Coefficients of correlation of various word difficulty estimation methods above the diagonal, number of words in the data set along the diagonal, and number of words used in the correlation below.

	NLET	NPHN	NSYL	KFFRQ	TLFRQ	BNC	LOB	AHF	Y/N	VKS	Rater1	VLT
NLET	108	0.90*	0.75*	−0.28*	−0.28*	−0.33*	−0.39*	−0.28*	0.31*	0.54*	0.53*	0.26
NPHN	108	108	0.76*	−0.29*	−0.36*	−0.35*	−0.41*	−0.32*	0.32*	0.50*	0.45*	0.26
NSYL	108	108	108	−0.26*	−0.36*	−0.32*	−0.35*	−0.24*	0.31*	0.44*	0.39*	0.14
KFFRQ	105	105	105	105	0.49*	0.63*	0.64*	0.57*	−0.55*	−0.58*	−0.59*	−0.19
TLFRQ	103	103	103	101	103	0.66*	0.68*	0.56*	−0.66*	−0.65*	−0.63*	−0.31*
BNC	108	108	108	105	103	108	0.86*	0.62*	−0.70*	−0.70*	−0.71*	−0.35*
LOB	108	108	108	105	103	108	108	0.66*	−0.62*	−0.67*	−0.68*	−0.30*
AHF	107	107	107	105	103	107	107	107	−0.65*	−0.65*	−0.63*	−0.31*
Y/N	108	108	108	105	103	108	108	107	108	0.99*	0.94*	0.61*
VKS	54	54	54	53	51	54	54	54	54	54	0.95*	0.65*
Rater1	54	54	54	53	51	54	54	54	54	54	54	0.67*
VLT	54	54	54	53	54	54	54	54	54	27	27	54

Note: *Correlations are significant at p < .05 level (two-tailed).

Factor analysis of difficulty estimates

An examination of the data using SPSS showed satisfactory linearity with no evidence of curvilinearity or heteroscedasticity in bivariate scatterplots. All z scores were found to be within 3.29 (p < .001).

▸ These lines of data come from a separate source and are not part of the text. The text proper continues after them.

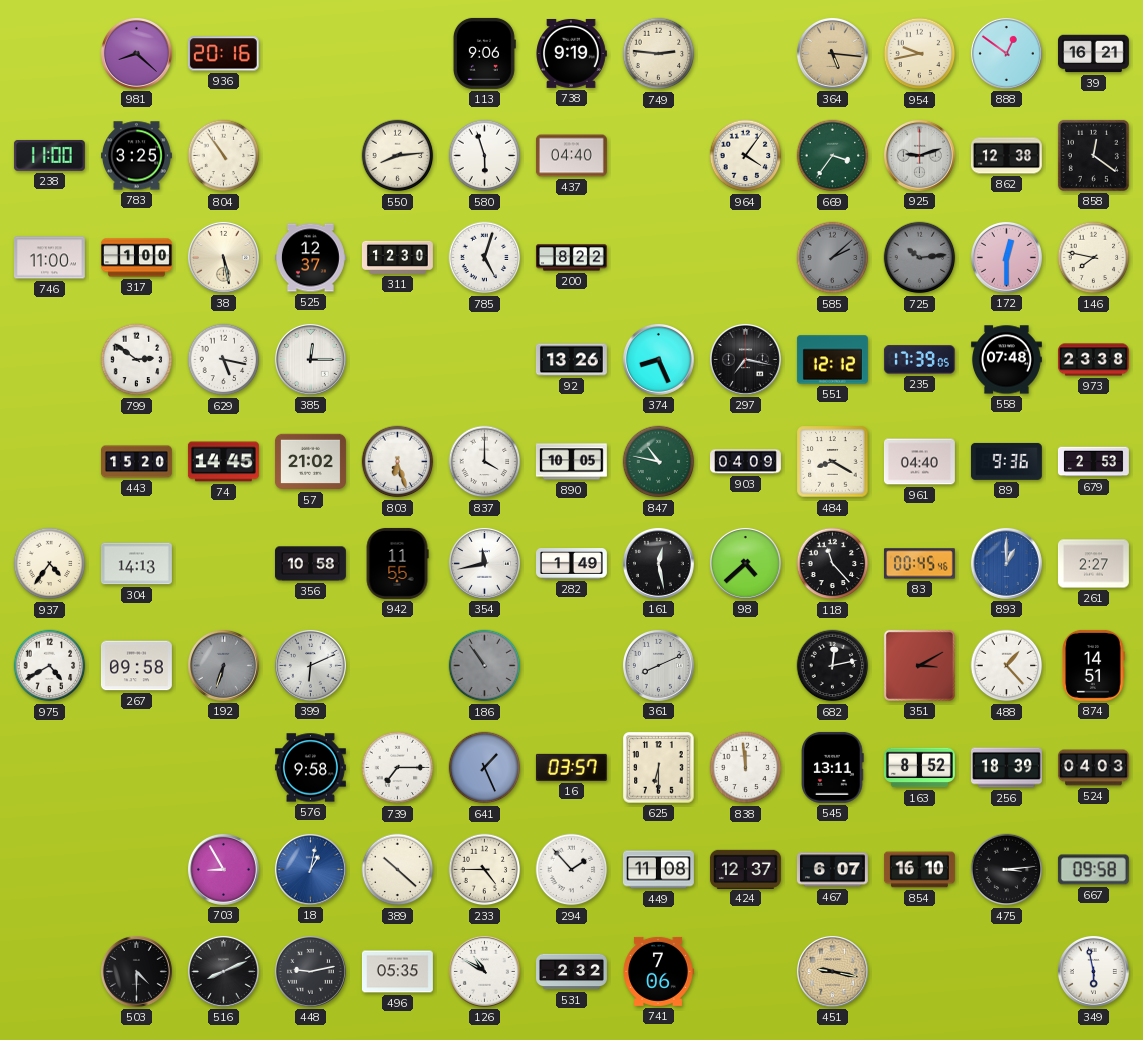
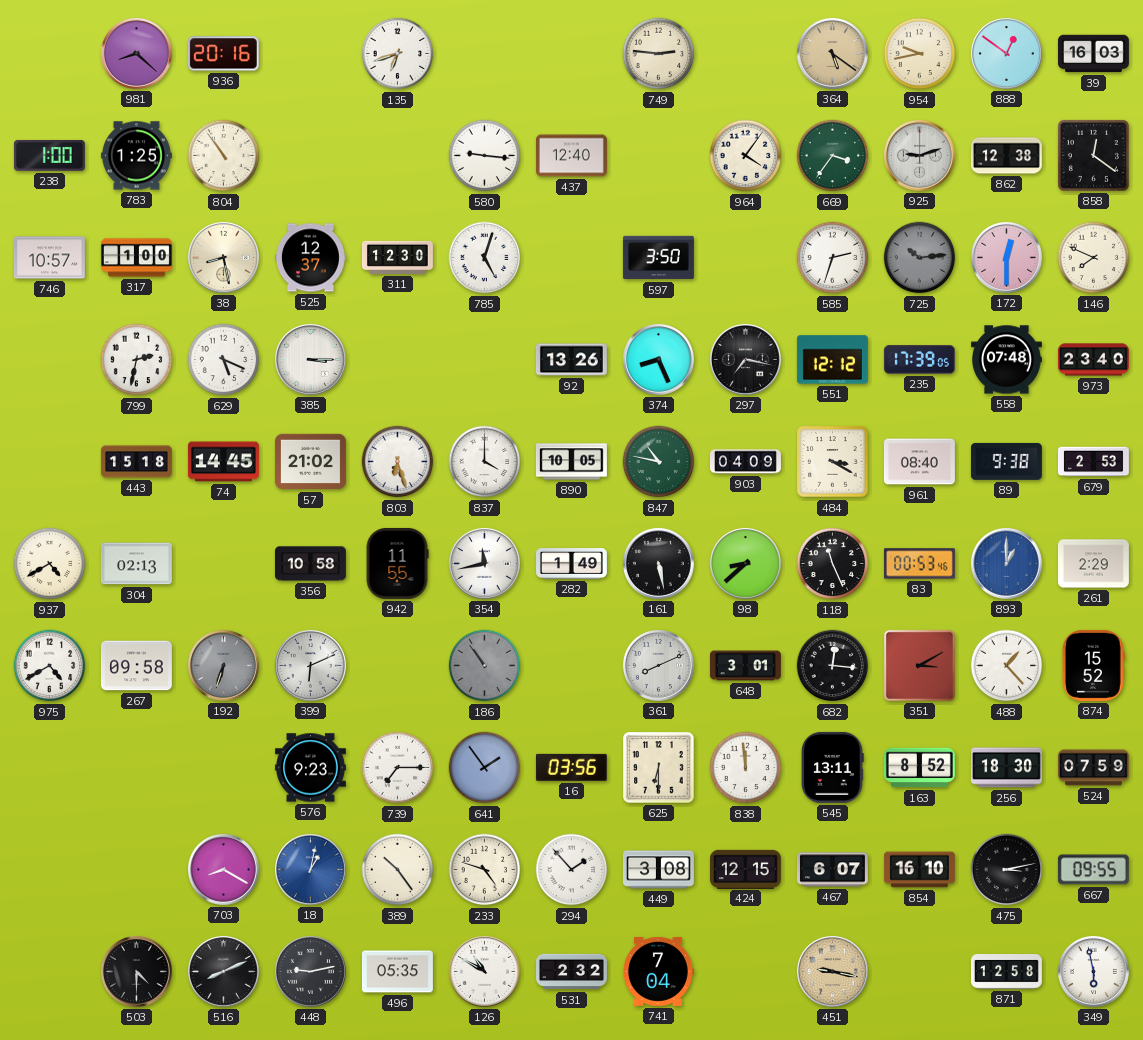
135: none -> 6:42
113: 9:06 -> none
738: 9:19 -> none
364: 5:16 -> 5:21
39: 16:21 -> 16:03
238: 11:00 -> 1:00
783: 3:25 -> 1:25
550: 8:14 -> none
580: 5:57 -> 9:16
437: 04:40 -> 12:40
746: 11:00 -> 10:57
38: 5:28 -> 8:28
200: 8:22 -> none
597: none -> 3:50
585: 2:08 -> 2:33
585 dial: grey -> white
146: 7:47 -> 7:49
799: 2:51 -> 2:32
629: 5:17 -> 5:19
385: 12:15 -> 3:15
973: 23:38 -> 23:40
443: 15:20 -> 15:18
484: 8:20 -> 3:20
961: 04:40 -> 08:40
89: 9:36 -> 9:38
937: 4:36 -> 4:40
304: 14:13 -> 02:13
161: 12:28 -> 5:28
98: 4:38 -> 8:38
118: 11:23 -> 11:26
83: 00:45 -> 00:53
261: 2:27 -> 2:29
648: none -> 3:01
682: 12:13 -> 12:16
874: 14:51 -> 15:52
576: 9:58 -> 9:23
641: 1:26 -> 1:54
16: 03:57 -> 03:56
256: 18:39 -> 18:30
524: 04:03 -> 07:59
703: 8:55 -> 8:20
389: 10:22 -> 10:24
233: 4:45 -> 4:48
449: 11:08 -> 3:08
424: 12:37 -> 12:15
475: 3:14 -> 3:13
667: 09:58 -> 09:55
741: 7:06 -> 7:04
871: none -> 12:58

No multivariate outlier with a Mahalanobis distance greater than χ²(3) = 16.266 at p < .001 was found. The Kaiser-Meyer-Olkin test of sampling adequacy for factorability of the correlation matrix was .67. Given the high correlation between the Y/N and Rater 1, the squared multiple correlations of each variable with the other two variables were tested for multicollinearity. While the squared multiple correlations are .86 for the Y/N, .87 for Rater 1, and .45 for the VLT, and the conditioning index is less than 30, both the Y/N and Rater 1 have variance proportions greater than .50 associated with the same root; thus multicollinearity does not appear to be a problem.

A principal axis factor analysis was performed on the Y/N, Rater 1, and VLT item difficulty estimates. The first eigenvalue, at 2.50, accounted for 83.22% of variance, the second 14.45%, and the third 2.32%. The loadings on the extracted factor were .93 for the Y/N, .99 for Rater 1, and .68 for the VLT.